Where did the oceans come from?

Great post overall. Agree completely you’ve hit *the *big idea.

Ref the snip above I couldn’t resist …

Remember folks, 100% of what you see in our solar system, from ginormous distant Jupiter to a tiny baby’s hand, is nothing but the leftover sludge of solar system formation. Carry on. :smiley:

The Book of Genesis states God did it. (and it was good, oooooh sooooo goooood)

Well, according to Genesis 7:21, the Flood wasn’t all that good.

the morning after?

It’s all cool, in 9:13-15, God said, “Sorry about that Flood stuff, I’m inventing rainbows for you all, enjoy.”

May God help me in my ignorance. I swear that the first thought that occurred to me on seeing the OP’s question was “Rain”. It took around 10 seconds for me to realize the idiocy of that thought. :slight_smile:

The flood was a good thing, and great thing even, killing all the evil peoples so humans never again would have to deal with the likes of Donald Trump …

Ha, ha, just joking …

But there is a certain simplicity to the idea that God created the oceans … and moose … so we can all say to God “My, what a wonderful world”

Moderator Note

While we allow a certain amount of joking around, etc. after the question has been factually addressed in GQ, we do not allow political pot-shots in this forum. Keep the political pot-shots out of GQ.

My apologies … that rule is well known to me … sorry to have caused you, and the other posters, any grief …

There is also the “Snowballs from Space” Theory of Louis Frank, which states that the Earth is being constantly bombarded with 20-40-ton mini-comets (or “snowballs”).

http://articles.chicagotribune.com/1997-05-29/news/9705290201_1_earth-planet-snowballs

BTW, internet estimates for the depth of the oceans (mono-ocean?) if the Earth was perfectly smooth are about 2.5-3 km.

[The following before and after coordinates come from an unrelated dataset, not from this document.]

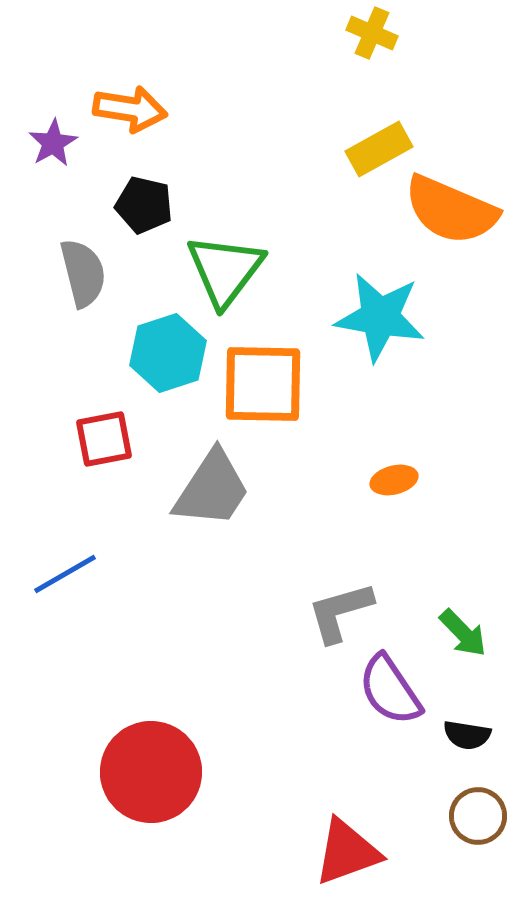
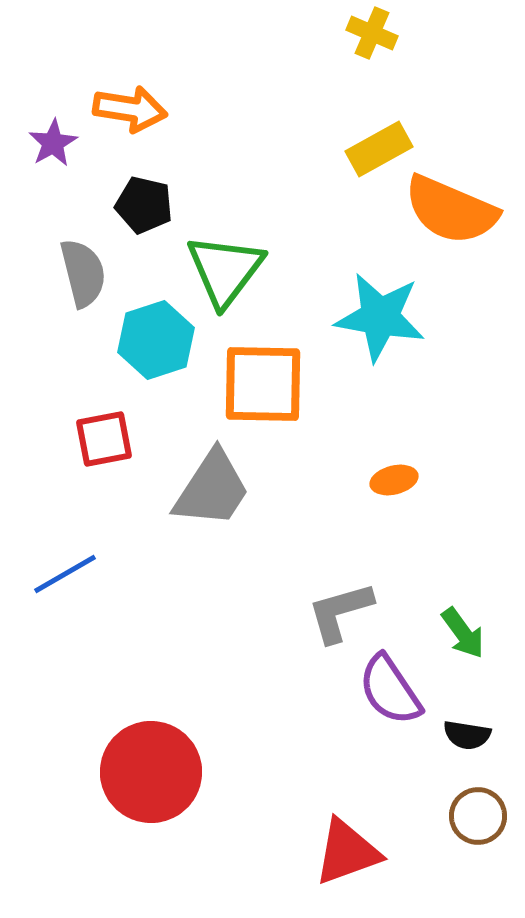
cyan hexagon: moved 12 px left, 13 px up
green arrow: rotated 8 degrees clockwise
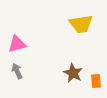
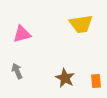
pink triangle: moved 5 px right, 10 px up
brown star: moved 8 px left, 5 px down
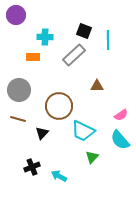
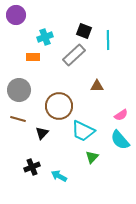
cyan cross: rotated 21 degrees counterclockwise
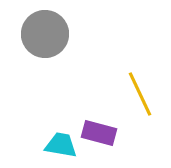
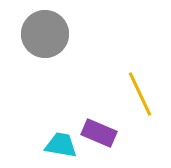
purple rectangle: rotated 8 degrees clockwise
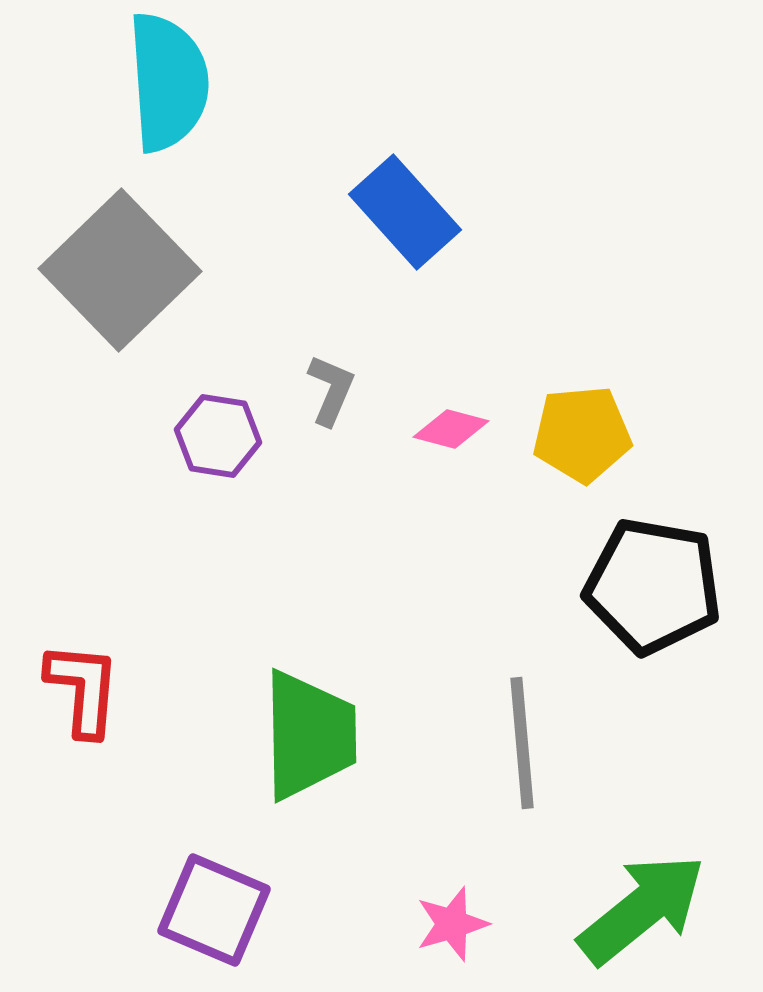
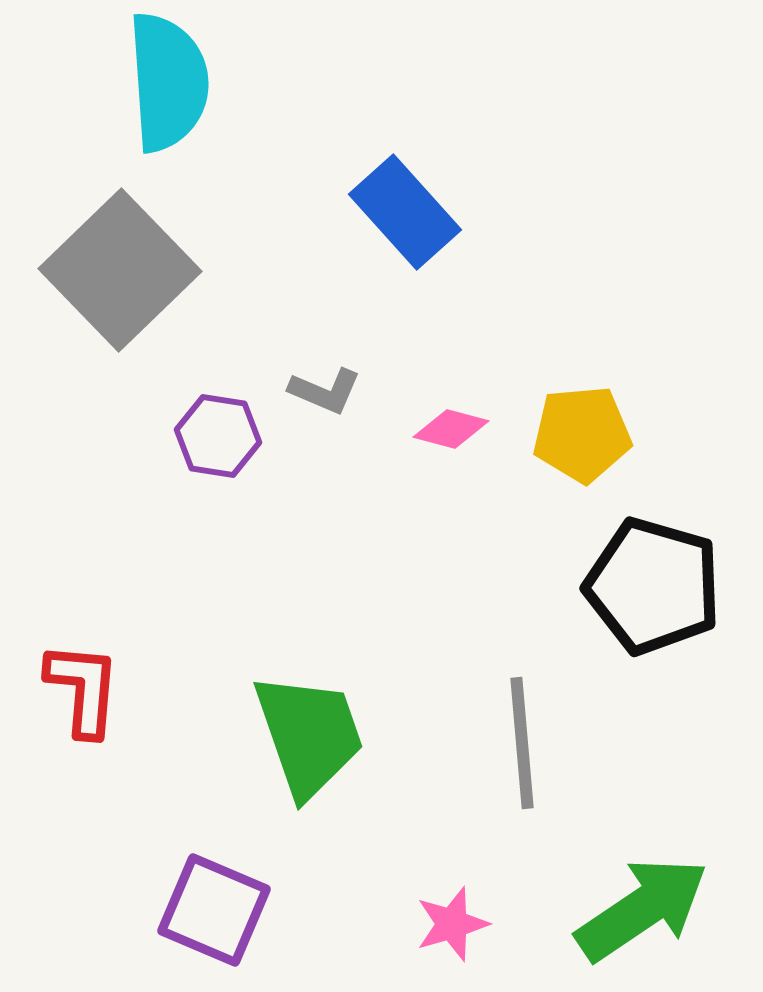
gray L-shape: moved 6 px left, 1 px down; rotated 90 degrees clockwise
black pentagon: rotated 6 degrees clockwise
green trapezoid: rotated 18 degrees counterclockwise
green arrow: rotated 5 degrees clockwise
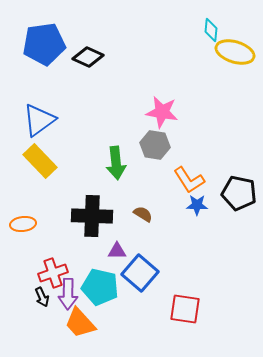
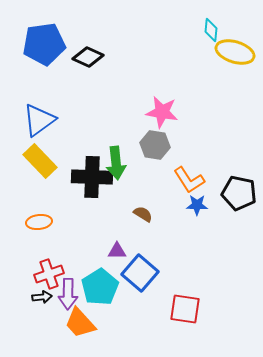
black cross: moved 39 px up
orange ellipse: moved 16 px right, 2 px up
red cross: moved 4 px left, 1 px down
cyan pentagon: rotated 27 degrees clockwise
black arrow: rotated 72 degrees counterclockwise
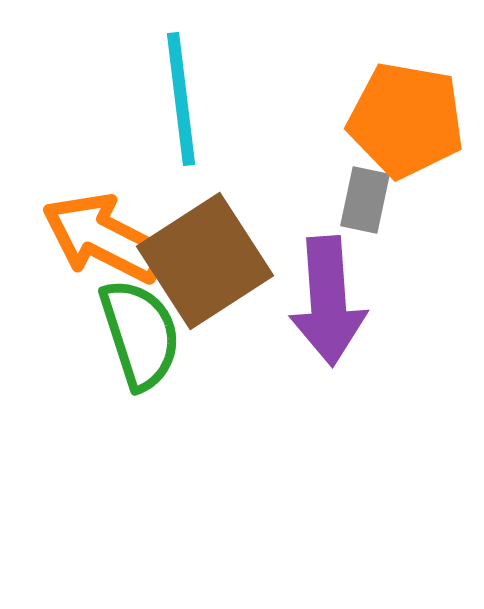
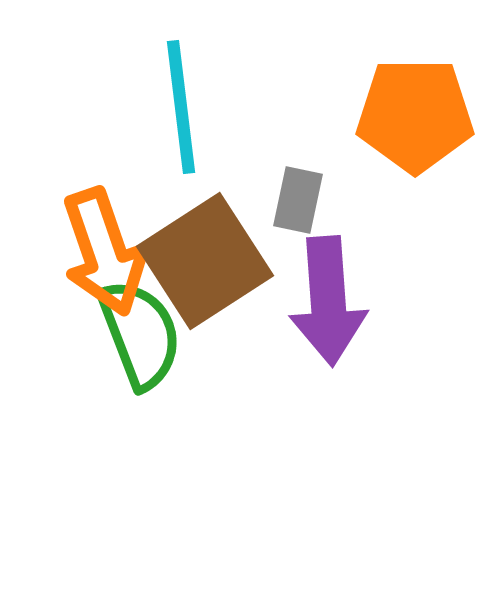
cyan line: moved 8 px down
orange pentagon: moved 9 px right, 5 px up; rotated 10 degrees counterclockwise
gray rectangle: moved 67 px left
orange arrow: moved 14 px down; rotated 136 degrees counterclockwise
green semicircle: rotated 3 degrees counterclockwise
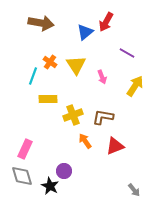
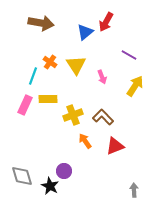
purple line: moved 2 px right, 2 px down
brown L-shape: rotated 35 degrees clockwise
pink rectangle: moved 44 px up
gray arrow: rotated 144 degrees counterclockwise
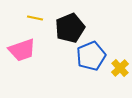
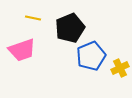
yellow line: moved 2 px left
yellow cross: rotated 18 degrees clockwise
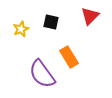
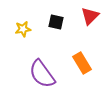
black square: moved 5 px right
yellow star: moved 2 px right; rotated 14 degrees clockwise
orange rectangle: moved 13 px right, 6 px down
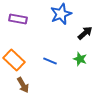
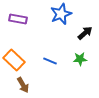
green star: rotated 24 degrees counterclockwise
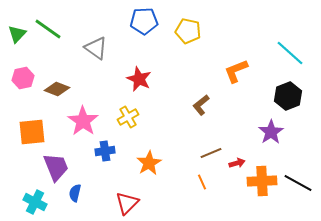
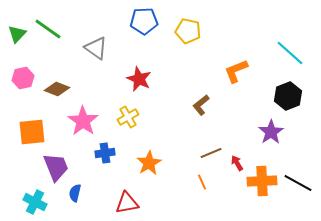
blue cross: moved 2 px down
red arrow: rotated 105 degrees counterclockwise
red triangle: rotated 35 degrees clockwise
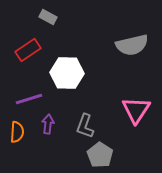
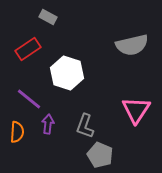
red rectangle: moved 1 px up
white hexagon: rotated 16 degrees clockwise
purple line: rotated 56 degrees clockwise
gray pentagon: rotated 10 degrees counterclockwise
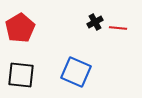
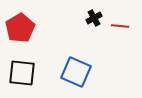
black cross: moved 1 px left, 4 px up
red line: moved 2 px right, 2 px up
black square: moved 1 px right, 2 px up
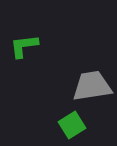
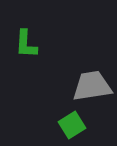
green L-shape: moved 2 px right, 2 px up; rotated 80 degrees counterclockwise
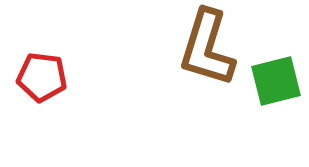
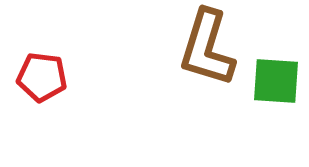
green square: rotated 18 degrees clockwise
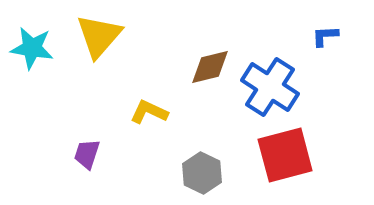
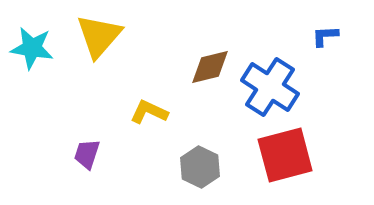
gray hexagon: moved 2 px left, 6 px up
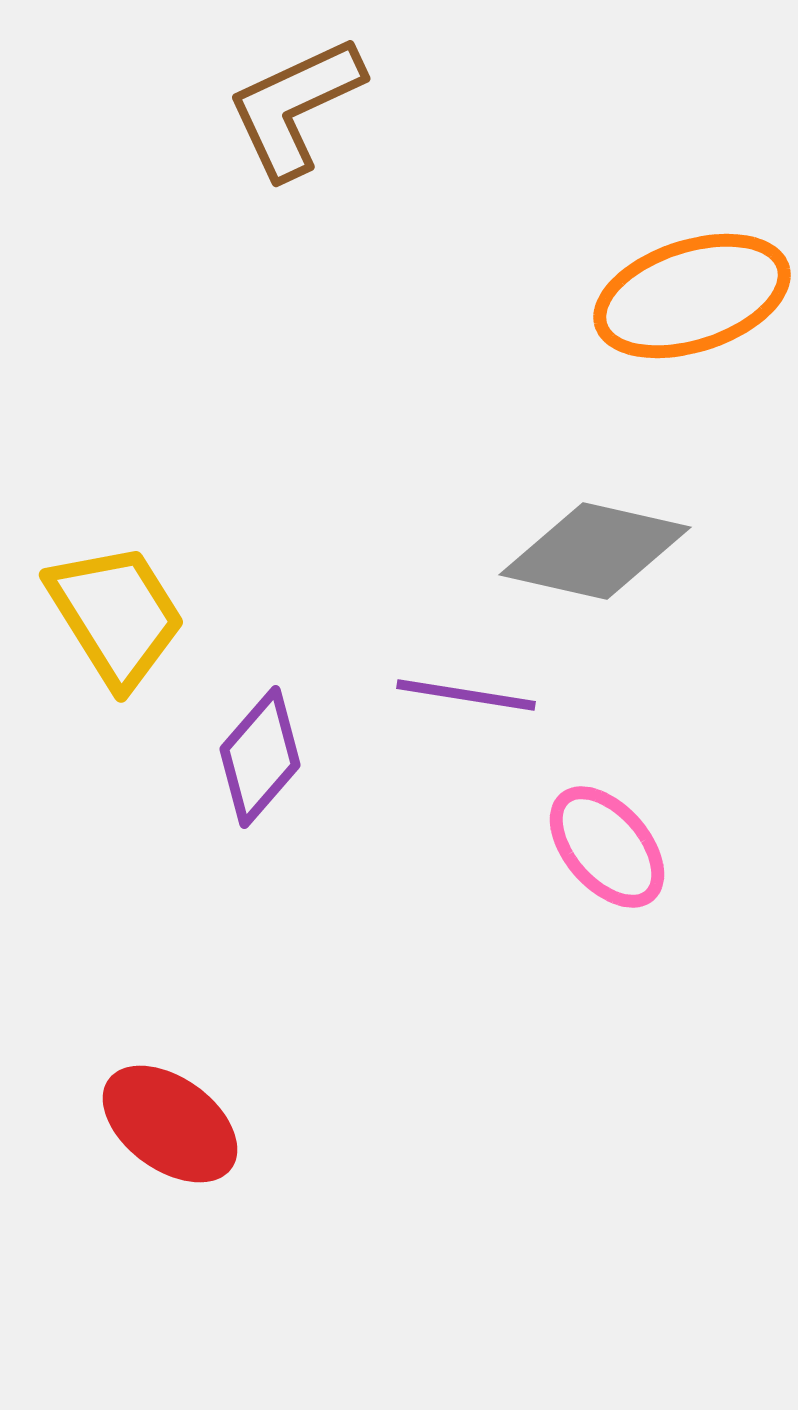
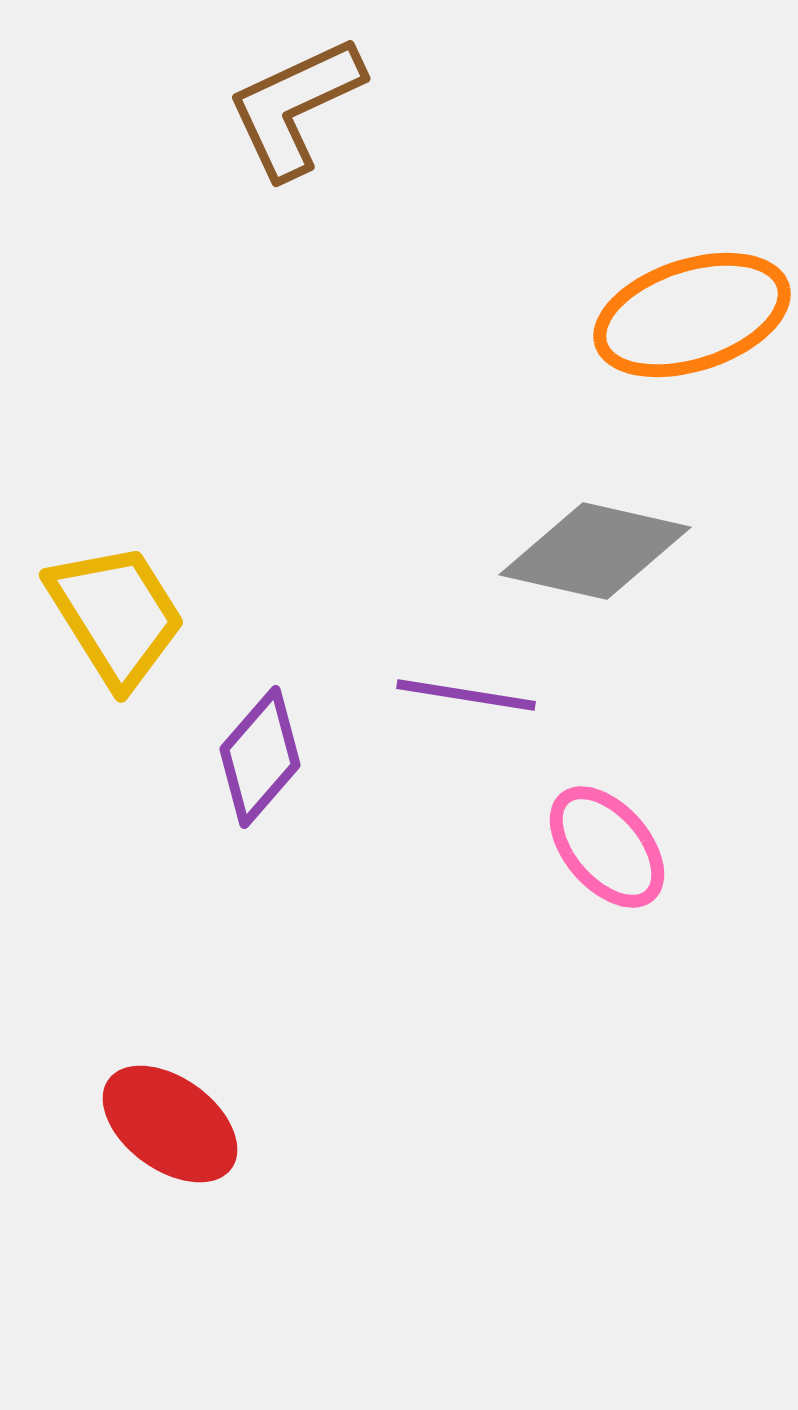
orange ellipse: moved 19 px down
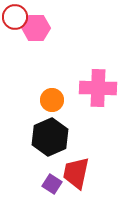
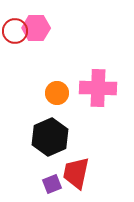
red circle: moved 14 px down
orange circle: moved 5 px right, 7 px up
purple square: rotated 36 degrees clockwise
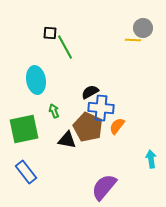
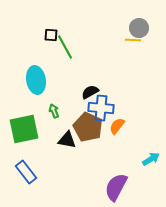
gray circle: moved 4 px left
black square: moved 1 px right, 2 px down
cyan arrow: rotated 66 degrees clockwise
purple semicircle: moved 12 px right; rotated 12 degrees counterclockwise
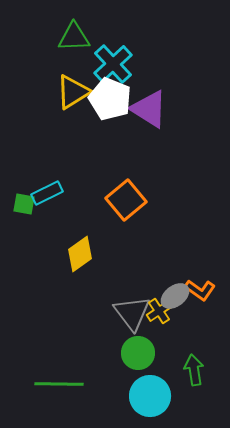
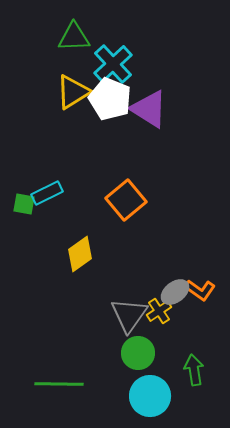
gray ellipse: moved 4 px up
gray triangle: moved 3 px left, 2 px down; rotated 12 degrees clockwise
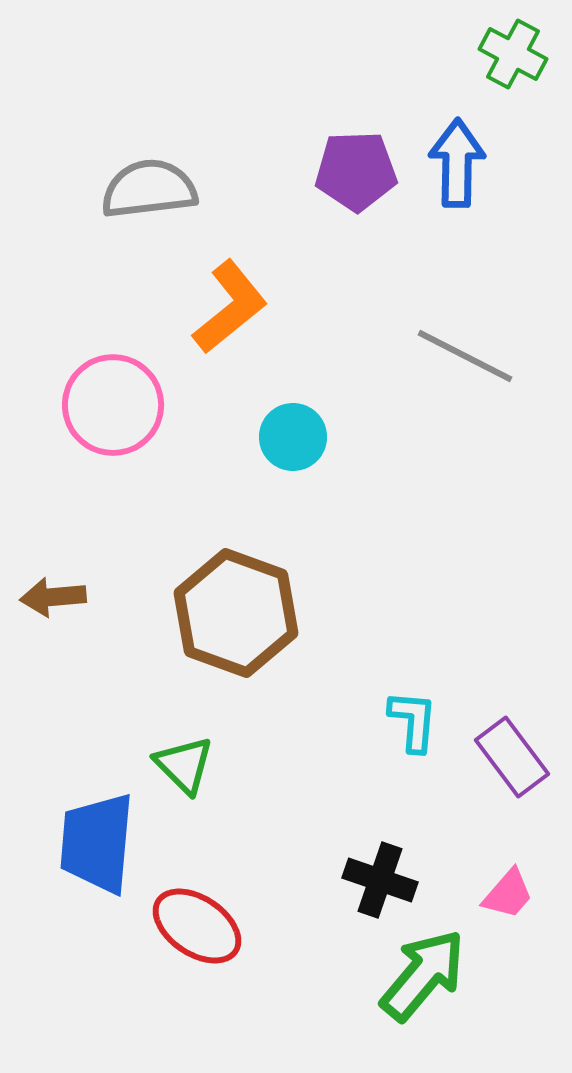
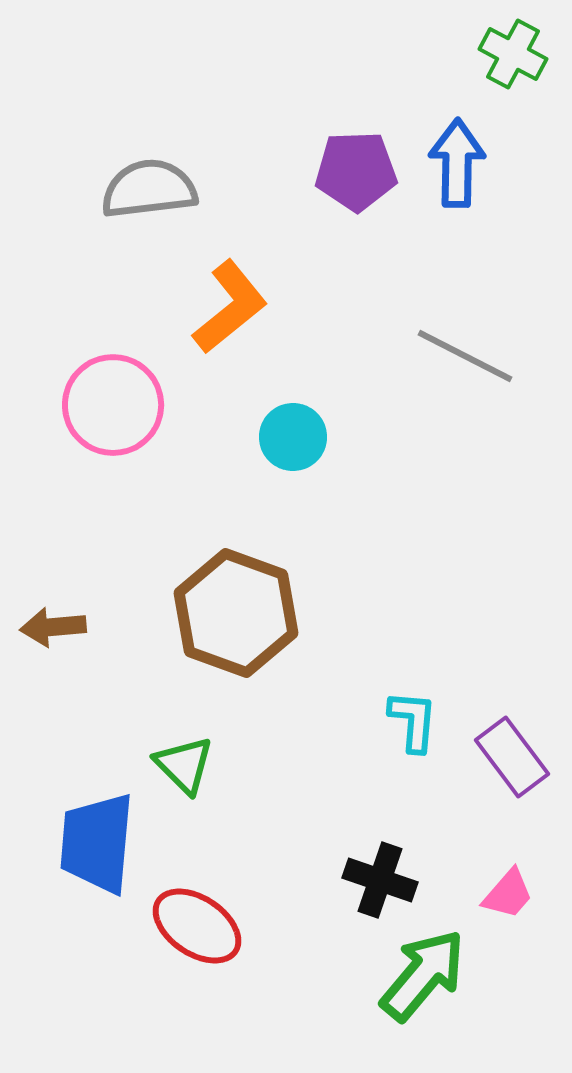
brown arrow: moved 30 px down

Here is one from the Straight Dope.

http://boards.straightdope.com/sdmb/showthread.php?t=513922

3km is about 3.5 x 10^5 inches, which would take 3.5-7 billion years to accumulate by snowballs alone by current rate estimate provided by Frank.

By my calculations, 3 km is 118,100 inches. That would take 1-2 billion years to accumulate by Frank’s estimate.

Ummm, yes. Not sure which buttons on my calculator were mis-pressed to give me my figures.

I wonder where all the extra water goes? It surely can’t all be turned to organics, can it?Split to hydrogen and oxygen, with hydrogen gas floating away?

Maybe it falls off the edge of the world.

Some random (and bad due to formating limits) formulas for random “rocks”

Gypsum: CaSO4 -2(H2O)
Calsite: CaCO3
Hematite: CaCO3
Dolomite: CaMg(CO3)2

If you look at the composition of the sun, which has more than 99% of the mass of the solar system in the following link, water is almost inevitable.

http://astronomy.swin.edu.au/cosmos/C/Chemical+Composition

Well, the question presumes that Frank’s theory is correct. As far as I know, it’s not accepted by most scientists.

Arizona scientists highly skeptical of small comet theory

Assuming Frank’s … unconventional … idea is true, an inch of influx every 10-20K years would be easy to not notice. Because there is some non-zero outflux as well and the only thing we could detect by historical sea levels, ice cores, etc., is the net of the two fluxes.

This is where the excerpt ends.